Pepe, cioè Babbo si tolse il cappello, si toccava il viso poi, presi i lembi vicino al collo si tolse la maschera suscitando un brusio tra gli elfi, sempre più forte, tutti smisero di lavorare, poi ci fu silenzio, un silenzio atipico che fece alzare lo sguardo di Favillo.

Babbo Natale era lì difronte a lui, la panciona era ancora schiacciata nel completo da elfo, la barba era un ammasso di pelo che pareva un topo bianco bagnato e la pelle arrossata…

Favillo incontrò lo sguardo dolce di Babbo Natale, non riusciva a parlare per lo stupore!

“Ma… ma… sei proprio tu? – disse Favillo con le lacrime agli occhi- mi dispiace per quello che ho detto, per come ti ho trattato… potrai mai perdonarmi?” Non riuscì a parlare oltre… crollò sulle ginocchia, piangendo come un elfino.

Babbo Natale gli accarezzò amorevole la testa e disse, con la sua ritrovata voce tonante:

“Non c’è nulla che debba perdonarti Favillo, tu, se puoi, perdona me! Sono stato odioso l’anno scorso, ho riversato su di te, su tutti voi il mio cattivo umore per una discussione, senza neanche accorgermene!

Scusate tutti! – Le sue scuse giunsero in ogni angolo del magazzino, senza bisogno del microfono- Vi voglio bene, siete tutti nel mio cuore e vi voglio bene!” ribadì Babbo, suscitando grida di felicità degli elfi.

“Certo che quella pancia, e quelle orecchie mosce, dovevano insospettirci!” Disse Lally sconfortato, e felice, allo stesso tempo.

“E quel fracasso che provocava con le scarpe?
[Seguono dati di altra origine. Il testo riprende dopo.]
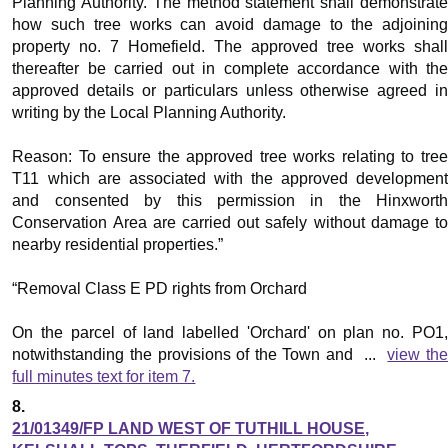
Planning Authority. The method statement shall demonstrate
how such tree works can avoid damage to the adjoining
property no. 7 Homefield. The approved tree works shall
thereafter be carried out in complete accordance with the
approved details or particulars unless otherwise agreed in
writing by the Local Planning Authority.
Reason: To ensure the approved tree works relating to tree
T11 which are associated with the approved development
and consented by this permission in the
Hinxworth
Conservation Area are carried out safely without damage to
nearby residential properties.”
“Removal Class E PD rights from Orchard
On the parcel of land labelled 'Orchard' on plan no. PO1,
notwithstanding the provisions of the Town and ...
view th
full minutes text for item 7.
8.
21/01349/FP LAND WEST OF TUTHILL HOUSE,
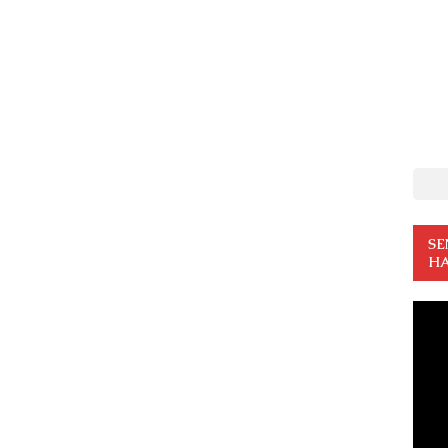
SE
HA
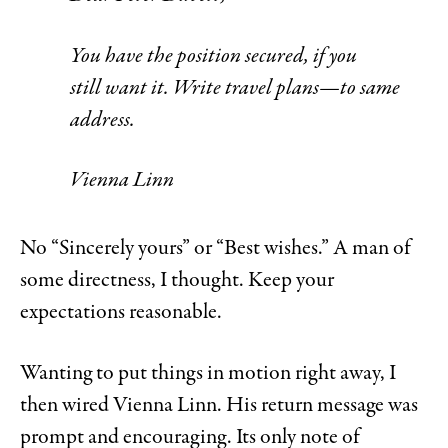
You have the position secured, if you
still want it. Write travel plans—to same
address.
Vienna Linn
No “Sincerely yours” or “Best wishes.” A man of
some directness, I thought. Keep your
expectations reasonable.
Wanting to put things in motion right away, I
then wired Vienna Linn. His return message was
prompt and encouraging. Its only note of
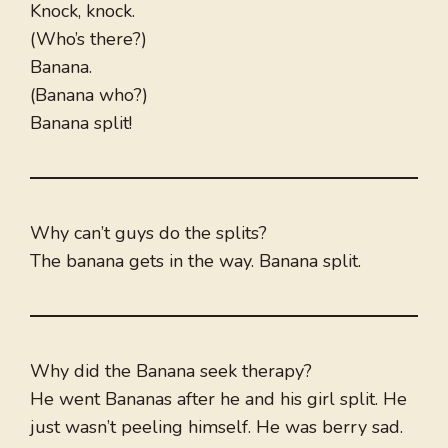
Knock, knock.
(Who’s there?)
Banana.
(Banana who?)
Banana split!
Why can’t guys do the splits?
The banana gets in the way. Banana split.
Why did the Banana seek therapy?
He went Bananas after he and his girl split. He
just wasn’t peeling himself. He was berry sad.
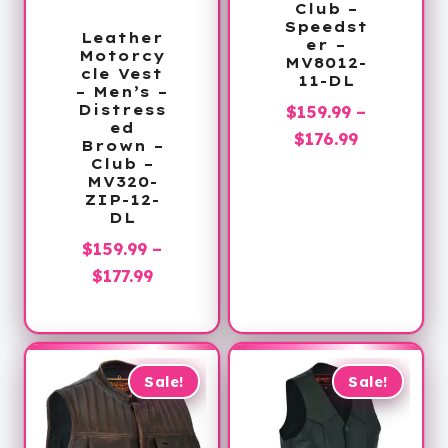
Club –
Speedst
Leather
er –
Motorcy
MV8012-
cle Vest
11-DL
– Men’s –
Distress
$
159.99
–
ed
Price
$
176.99
Brown –
range:
Club –
MV320-
$159.99
ZIP-12-
through
DL
$176.99
$
159.99
–
Price
$
177.99
range:
$159.99
through
$177.99
Sale!
Sale!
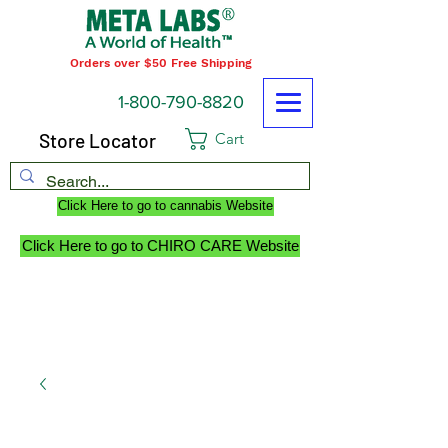
Orders over $50 Free Shipping
1-800-790-8820
Store Locator
Cart
Click Here to go to cannabis Website
Click Here to go to CHIRO CARE Website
Lo si sentiva arrivare mezz’ora prima!” replicò Lamy.

Babbo Natale, come prima cosa dopo il discorso, si tolse proprio quelle scarpe scampanellanti e fu, di certo, il secondo momento più bello della giornata, salutando tutti, con il borsone sulle spalle, aggiunse:

“Oh Oh Oh! Sono sicuro che questo sarà il Natale più felice di sempre! Dai! Andiamo a raccogliere i regali, ci aspetta il giorno magico della consegna! Vi prometto che appena torno, sarete nostri ospiti: vin brulè e panettone per tutti e poi… una bellissima vacanza, ve la meritate!”